I am sampling a single discrete random variable with k bins. Each bin
represents an outcome on a nominal scale, so none of the usual
distributions apply. Given k and n (n being the sample size), I need
to compute the probability that the sample represents the distribution
of outcomes in the population. I suppose some sort of confidence
interval comes into play here as well. Is there a direct formula or
set of formulas that determine this probability? If so, what is it,
and what are the caveats when applying it? |
Clarification of Question by
azeric64-ga
on
20 Dec 2004 09:08 PST
Thanks for your comments, and allow me to clarify.
There is a one-to-one correspondence between outcomes and bins: a
sample with a particular outcome always goes into the bin for that
outcome. So all samples with the outcome "A" go into the "A" bin, all
samples with outcome "B" go into the "B" bin, etc. There is typically
a small number of bins, with k ranging from 2 up to maybe 25 as an
upper bound.
Wouldn't the probability of 1/k only apply if I could assume that the
outcomes all have uniform probability? I do know that the outcomes
definitely do not have uniform probability; the idea is that we have a
good guess as to the distribution of the outcomes, but want to use
statistical feedback to correct the distribution, and want to know
when we have collected enough results to replace our initial guess.
Mathtalk, you make an excellent point about using all of the bins in
the sample. One requirement of this measurement is that we want to
collect a "complete" sample in the sense that every bin must contain
at least one outcome. However, it may be that certain outcomes that
we think will occur may never occur, especially if we know that they
will be particularly rare, and we want to know if that's the case too,
while still being able to know how prevalent the other outcomes are.
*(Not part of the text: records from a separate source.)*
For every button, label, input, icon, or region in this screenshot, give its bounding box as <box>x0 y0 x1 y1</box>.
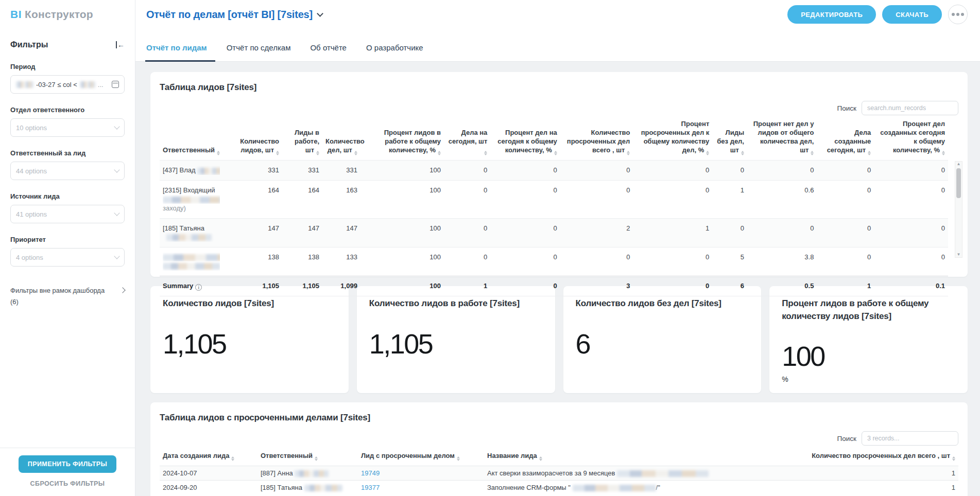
topbar-main: Отчёт по делам [отчёт BI] [7sites] РЕДАК… <box>135 0 980 29</box>
value-cell: 0 <box>874 218 948 247</box>
column-header[interactable]: Количество дел, шт <box>322 116 360 161</box>
column-header[interactable]: Процент лидов в работе к общему количест… <box>360 116 444 161</box>
value-cell: 331 <box>322 161 360 181</box>
scroll-down-icon[interactable]: ▼ <box>957 252 961 257</box>
leads-search-input[interactable] <box>862 101 958 115</box>
filter-label: Источник лида <box>10 192 125 200</box>
tab-label: Отчёт по сделкам <box>227 43 291 52</box>
column-header-label: Название лида <box>487 452 537 459</box>
summary-label: Summary <box>163 282 193 290</box>
sort-icon <box>811 151 814 155</box>
column-header[interactable]: Дела на сегодня, шт <box>444 116 490 161</box>
filter-priority: Приоритет 4 options <box>10 236 125 267</box>
source-select[interactable]: 41 options <box>10 205 125 223</box>
column-header[interactable]: Лиды без дел, шт <box>712 116 747 161</box>
cell-text: [437] Влад <box>163 166 197 174</box>
search-label: Поиск <box>837 435 856 442</box>
column-header[interactable]: Лид с просроченным делом <box>358 448 484 466</box>
filter-label: Приоритет <box>10 236 125 243</box>
value-cell: 0 <box>633 247 712 276</box>
redacted-text <box>304 485 342 491</box>
value-cell: 138 <box>282 247 322 276</box>
value-cell: 0 <box>560 161 633 181</box>
summary-value-cell: 6 <box>712 276 747 296</box>
more-options-button[interactable] <box>948 5 968 24</box>
lead-id-cell: 19749 <box>358 466 484 481</box>
column-header[interactable]: Процент дел на сегодня к общему количест… <box>490 116 560 161</box>
sort-icon <box>276 151 279 155</box>
column-header-label: Процент лидов в работе к общему количест… <box>384 129 441 154</box>
lead-name-cell: Заполнение CRM-формы " /" <box>484 481 788 495</box>
summary-value-cell: 0.5 <box>747 276 817 296</box>
column-header[interactable]: Лиды в работе, шт <box>282 116 322 161</box>
value-cell: 0 <box>712 161 747 181</box>
value-cell: 0 <box>633 161 712 181</box>
value-cell: 0.6 <box>747 181 817 219</box>
scroll-up-icon[interactable]: ▲ <box>957 162 961 167</box>
sort-icon <box>316 151 319 155</box>
filter-source: Источник лида 41 options <box>10 192 125 223</box>
value-cell: 1 <box>633 218 712 247</box>
column-header[interactable]: Процент просроченных дел к общему количе… <box>633 116 712 161</box>
period-input[interactable]: -03-27 ≤ col < ... <box>10 75 125 94</box>
value-cell: 0 <box>817 181 874 219</box>
filter-label: Отдел ответственного <box>10 106 125 114</box>
column-header[interactable]: Дата создания лида <box>160 448 257 466</box>
download-button[interactable]: СКАЧАТЬ <box>882 5 942 24</box>
tab-Отчёт по сделкам[interactable]: Отчёт по сделкам <box>227 43 291 61</box>
overdue-search-input[interactable] <box>862 431 958 446</box>
logo-bi: BI <box>10 8 22 21</box>
column-header[interactable]: Дела созданные сегодня, шт <box>817 116 874 161</box>
collapse-sidebar-icon[interactable]: ← <box>116 41 125 48</box>
column-header[interactable]: Процент дел созданных сегодня к общему к… <box>874 116 948 161</box>
lead-link[interactable]: 19749 <box>361 469 380 477</box>
info-icon[interactable]: i <box>195 284 202 291</box>
value-cell: 164 <box>282 181 322 219</box>
column-header[interactable]: Название лида <box>484 448 788 466</box>
value-cell: 1 <box>712 181 747 219</box>
column-header-label: Количество просроченных дел всего , шт <box>812 452 950 459</box>
outer-filters-toggle[interactable]: Фильтры вне рамок дашборда (6) <box>10 285 125 308</box>
column-header[interactable]: Ответственный <box>160 116 223 161</box>
column-header[interactable]: Количество просроченных дел всего , шт <box>560 116 633 161</box>
kpi-card-leads-count: Количество лидов [7sites] 1,105 <box>150 286 349 393</box>
tab-label: Об отчёте <box>310 43 347 52</box>
column-header[interactable]: Процент нет дел у лидов от общего количе… <box>747 116 817 161</box>
edit-button[interactable]: РЕДАКТИРОВАТЬ <box>787 5 876 24</box>
value-cell: 147 <box>282 218 322 247</box>
responsible-select[interactable]: 44 options <box>10 162 125 180</box>
responsible-cell: [437] Влад <box>160 161 223 181</box>
priority-select[interactable]: 4 options <box>10 248 125 267</box>
lead-link[interactable]: 19377 <box>361 484 380 491</box>
kpi-title: Количество лидов без дел [7sites] <box>576 297 749 310</box>
table-scrollbar[interactable]: ▲ ▼ <box>955 161 962 258</box>
value-cell: 147 <box>223 218 282 247</box>
overdue-count-cell: 1 <box>788 466 958 481</box>
reset-filters-button[interactable]: СБРОСИТЬ ФИЛЬТРЫ <box>30 480 105 487</box>
column-header-label: Лид с просроченным делом <box>361 452 455 459</box>
summary-value-cell: 0.1 <box>874 276 948 296</box>
name-line <box>163 233 220 242</box>
sort-icon <box>354 151 357 155</box>
value-cell: 0 <box>817 161 874 181</box>
tab-Об отчёте[interactable]: Об отчёте <box>310 43 347 61</box>
cell-text: [185] Татьяна <box>261 484 304 491</box>
header-row: Дата создания лидаОтветственныйЛид с про… <box>160 448 958 466</box>
tab-Отчёт по лидам[interactable]: Отчёт по лидам <box>146 43 207 61</box>
chevron-down-icon <box>114 167 119 172</box>
scrollbar-thumb[interactable] <box>956 168 961 198</box>
sort-icon <box>539 456 542 461</box>
department-select[interactable]: 10 options <box>10 118 125 137</box>
column-header[interactable]: Ответственный <box>257 448 358 466</box>
report-title-dropdown[interactable]: Отчёт по делам [отчёт BI] [7sites] <box>146 9 322 21</box>
column-header-label: Процент дел на сегодня к общему количест… <box>497 129 557 154</box>
kpi-card-leads-in-progress: Количество лидов в работе [7sites] 1,105 <box>357 286 555 393</box>
redacted-text <box>295 470 329 477</box>
calendar-icon[interactable] <box>112 81 119 88</box>
sort-icon <box>457 456 460 461</box>
value-cell: 138 <box>223 247 282 276</box>
column-header[interactable]: Количество просроченных дел всего , шт <box>788 448 958 466</box>
column-header[interactable]: Количество лидов, шт <box>223 116 282 161</box>
tab-О разработчике[interactable]: О разработчике <box>366 43 423 61</box>
apply-filters-button[interactable]: ПРИМЕНИТЬ ФИЛЬТРЫ <box>19 455 116 473</box>
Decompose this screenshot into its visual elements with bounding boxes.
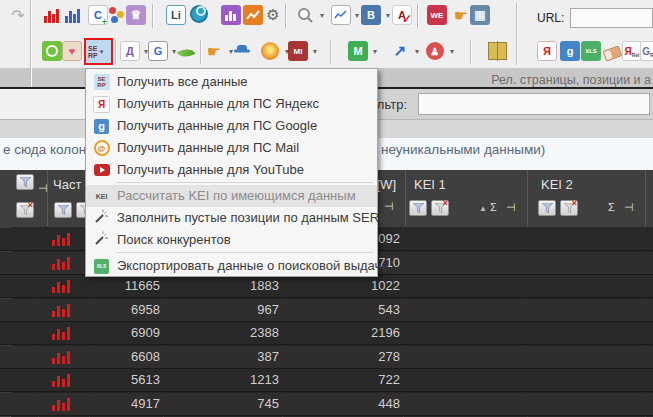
target-circle-icon[interactable] [42, 41, 62, 61]
column-header-kei2[interactable]: KEI 2 [541, 177, 573, 192]
serp-icon: SERP [88, 45, 98, 59]
menu-item-yandex[interactable]: Я Получить данные для ПС Яндекс [86, 93, 377, 115]
filter-button[interactable] [409, 200, 427, 216]
red-bar-chart-icon[interactable] [42, 5, 62, 25]
pin-icon[interactable]: ⊣ [38, 182, 48, 195]
mail-icon: @ [94, 140, 110, 156]
divider [470, 40, 472, 64]
kei-icon: KEI [96, 193, 108, 200]
search-icon[interactable] [295, 5, 315, 25]
vk-icon[interactable]: B [361, 5, 381, 25]
orange-trend-icon[interactable] [243, 5, 263, 25]
column-divider [527, 170, 528, 226]
menu-item-fill-positions[interactable]: Заполнить пустые позиции по данным SERP [86, 207, 377, 229]
serp-dropdown-menu: SERP Получить все данные Я Получить данн… [85, 68, 378, 277]
clear-filter-button[interactable]: × [560, 200, 578, 216]
hand-collect-icon[interactable]: ☛ [204, 41, 224, 61]
youtube-icon [94, 164, 110, 176]
yandex-icon: Я [93, 96, 110, 113]
mutagen-icon[interactable]: M [348, 41, 368, 61]
excel-icon: XLS [94, 259, 109, 274]
person-badge-icon[interactable]: ♟ [425, 41, 445, 61]
color-dots-icon[interactable] [107, 5, 127, 25]
column-divider [405, 170, 406, 226]
sort-asc-icon[interactable]: ▲ [479, 204, 487, 213]
copy-check-icon[interactable]: C [88, 5, 108, 25]
clear-filter-button[interactable]: × [431, 200, 449, 216]
liveinternet-icon[interactable]: Li [166, 5, 186, 25]
pin-icon[interactable]: ⊣ [506, 201, 516, 214]
menu-item-google[interactable]: g Получить данные для ПС Google [86, 115, 377, 137]
app-window: ↷ C ♕ Li ⚙ B A✓ WE ☛ ▦ URL: ♥ SERP ▾ [0, 0, 653, 417]
sum-icon[interactable]: Σ [608, 201, 615, 213]
table-row[interactable]: 6608 387 278 [0, 346, 653, 369]
menu-item-get-all-data[interactable]: SERP Получить все данные [86, 71, 377, 93]
column-header-frequency[interactable]: Част [53, 177, 81, 192]
leaf-icon[interactable] [176, 41, 196, 61]
mini-chart-icon[interactable] [331, 5, 351, 25]
trend-arrow-icon[interactable]: ↗ [390, 41, 410, 61]
frequency-bars-icon [50, 303, 76, 322]
direct-icon[interactable]: Д [120, 41, 140, 61]
filter-input[interactable] [418, 93, 650, 115]
table-row[interactable]: 6958 967 543 [0, 299, 653, 322]
frequency-bars-icon [50, 326, 76, 345]
mi-service-icon[interactable]: MI [288, 41, 308, 61]
menu-item-mail[interactable]: @ Получить данные для ПС Mail [86, 137, 377, 159]
table-row[interactable]: 11665 1883 1022 [0, 275, 653, 298]
menu-item-calc-kei[interactable]: KEI Рассчитать KEI по имеющимся данным [86, 185, 377, 207]
frequency-bars-icon [50, 373, 76, 392]
wand-icon [94, 208, 110, 228]
table-row[interactable]: 4917 745 448 [0, 393, 653, 416]
menu-item-export-serp[interactable]: XLS Экспортировать данные о поисковой вы… [86, 255, 377, 277]
frequency-bars-icon [50, 232, 76, 251]
hand-icon[interactable]: ☛ [451, 5, 471, 25]
serp-collect-button[interactable]: SERP ▾ [84, 38, 113, 65]
package-icon[interactable] [487, 41, 507, 61]
menu-item-youtube[interactable]: Получить данные для YouTube [86, 159, 377, 181]
column-divider [47, 170, 48, 226]
crown-service-icon[interactable]: ♕ [126, 5, 146, 25]
divider [152, 4, 154, 28]
wand-icon [94, 230, 110, 250]
divider [200, 40, 202, 64]
calculator-icon[interactable]: ▦ [470, 5, 490, 25]
google-rel-icon[interactable]: GRel [640, 41, 653, 61]
frequency-bars-icon [50, 279, 76, 298]
we-service-icon[interactable]: WE [427, 5, 447, 25]
google-icon: g [94, 119, 109, 134]
metrika-icon[interactable] [190, 5, 208, 23]
menu-item-find-competitors[interactable]: Поиск конкурентов [86, 229, 377, 251]
spellcheck-icon[interactable]: A✓ [392, 5, 412, 25]
yandex-rel-icon[interactable]: ЯRel [622, 41, 642, 61]
fireball-icon[interactable] [260, 41, 280, 61]
column-divider [645, 170, 646, 226]
eraser-icon[interactable] [602, 41, 622, 61]
table-row[interactable]: 5613 1213 722 [0, 369, 653, 392]
column-header-kei1[interactable]: KEI 1 [414, 177, 446, 192]
excel-export-icon[interactable]: XLS [581, 41, 601, 61]
divider [115, 40, 117, 64]
spy-icon[interactable] [232, 41, 252, 61]
menu-separator [116, 182, 373, 183]
url-input[interactable] [570, 8, 653, 28]
blue-bar-chart-icon[interactable] [63, 5, 83, 25]
redo-icon[interactable]: ↷ [8, 5, 28, 25]
tools-icon[interactable]: ⚙ [263, 5, 283, 25]
sum-icon[interactable]: Σ [490, 201, 497, 213]
yandex-icon[interactable]: Я [537, 41, 557, 61]
menu-separator [116, 252, 373, 253]
table-row[interactable]: 6909 2388 2196 [0, 322, 653, 345]
divider [285, 4, 287, 28]
filter-button[interactable] [538, 200, 556, 216]
frequency-bars-icon [50, 350, 76, 369]
clear-filter-button[interactable]: × [16, 202, 34, 218]
google-icon[interactable]: g [560, 41, 580, 61]
purple-stats-icon[interactable] [221, 5, 241, 25]
pin-icon[interactable]: ⊣ [624, 201, 634, 214]
google-ads-icon[interactable]: G [148, 41, 168, 61]
filter-button[interactable] [54, 202, 72, 218]
filter-button[interactable] [16, 174, 34, 190]
map-marker-icon[interactable]: ♥ [62, 41, 82, 61]
frequency-bars-icon [50, 397, 76, 416]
The way that we are applying this involves using our initial guess for
the prevalence of the outcomes while collecting the actual number of
outcomes until we are confident that the data gives us a better
picture of the prevalence. Ideally, we'd like to make incremental
corrections to the prevalences to gradually bring them into line with
the actual data.
Finally, I should have mentioned at the beginning that the population
is sampled without replacement. Not sure of this makes a difference
or not.
|
Request for Question Clarification by
mathtalk-ga
on
20 Dec 2004 13:21 PST
Hi, azeric64-ga:
In general outline one needs to define a measure of how close (or far
away) a sample population is from the hypothesized distribution. A
typical approach does this by a weighted sum-of-squares "error"
statistic, i.e. add for all bins the sum of squares of differences
between observed and expected content size, divided by the expected
content size. Such a statistic has a discrete distribution for any
fixed sample size, but if the sample size is large enough one can
apply a continuous approximation. That the "error" statistic is large
enough to have small probability of arising by "random" chance is then
consider "signficant" in the context of rejecting the hypothesized
distribution.
Would this sort of information respond to your request for a "direct"
formula or formulas and caveats for applying them?
regards, mathtalk-ga
|
Clarification of Question by
azeric64-ga
on
20 Dec 2004 16:18 PST
Hi again, Mathtalk-ga:
I'm not trying to test a hypothesis as such, just trying to adjust
what I initially believe to be the distribution of outcomes. (I'm
building a "self-learning" troubleshooting application.) I don't
think that a weighted sum-of-squares error statistic is quite what I'm
after. In fact, if I can possibly avoid it, I don't want to compare
the hypothesized distribution to the collected sample in order to
determine the significance. Instead, I'd like to look at the sample
by itself and have a function using only the sample size (n) and the
number of bins (k) to give me a numerical rating, say between 0 and 1
inclusive, of how statistically significant the sample is.
I'm assuming that the more bins you have, the larger the sample size
you need to ensure that it is statistically significant. Is this
assumption correct?
I think that what I want is more related to how, in designing a
survey, you would determine the minimum sample size given a discrete
random variable such as I have described, except that I want to apply
it to a sample that I already have to see if whether or not it meets
the minimum criteria for being statistically significant. If the
sample is statistically significant, I want to just use the sample as
my measure of the prevalence of each outcome; but if the sample is not
significant, I want to use a measure of its "fractional significance",
if that term makes sense, as a weighting factor against the
hypothesized distribution when I display the prevalence of the
outcomes to the user.
I'm guessing that, for a given value of k, the function of n that
yields the "fractional significance" of a not-yet-significant sample
resembles an elongated "S", much like the cumulative normal
distribution. The inflection point would be where the fractional
significance equals 0.5, and then the fractional significance would
asymptotically approach 1 as n continues to increase.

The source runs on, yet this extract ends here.